Data excerpts:
--------------------------------

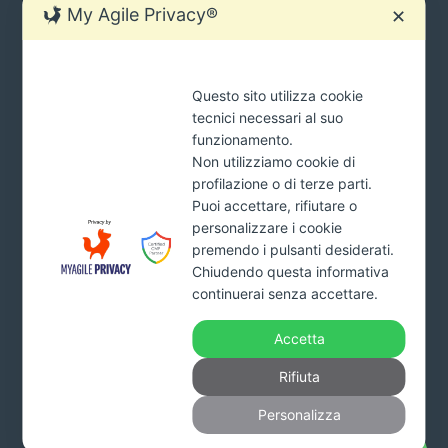
My Agile Privacy®
✕
SIAMO SEMPRE PRONTI AD AIUTARTI.
Questo sito utilizza cookie
Ci sono molti modi per contattarci
tecnici necessari al suo
tua
funzionamento.
INVIA
mail
Non utilizziamo cookie di
*Cliccando il pulsante INVIA acconsenti al trattamento dei tuoi
profilazione o di terze parti.
dati e dichiari di aver preso visione della
Privacy Policy
Puoi accettare, rifiutare o
personalizzare i cookie
premendo i pulsanti desiderati.
Chiudendo questa informativa
Addiopignoramenti.it
continuerai senza accettare.
Studio Monardo & Partners s.r.l.
Viale Affaccio n. 95 – 89900 Vibo Valentia
Accetta
Part. Iva. 03993160799 – Numero REA VV-227578 –
Capitale sociale 10.000 euro interamente versato
Rifiuta
Tel.
800.650011
Personalizza
info@fattirimborsare.com
www.addiopignoramenti.it.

--------------------------------

Copy out every line from the data above in which the word "INVIA" occurs.

> _Result for this exercise_:
INVIA
*Cliccando il pulsante INVIA acconsenti al trattamento dei tuoi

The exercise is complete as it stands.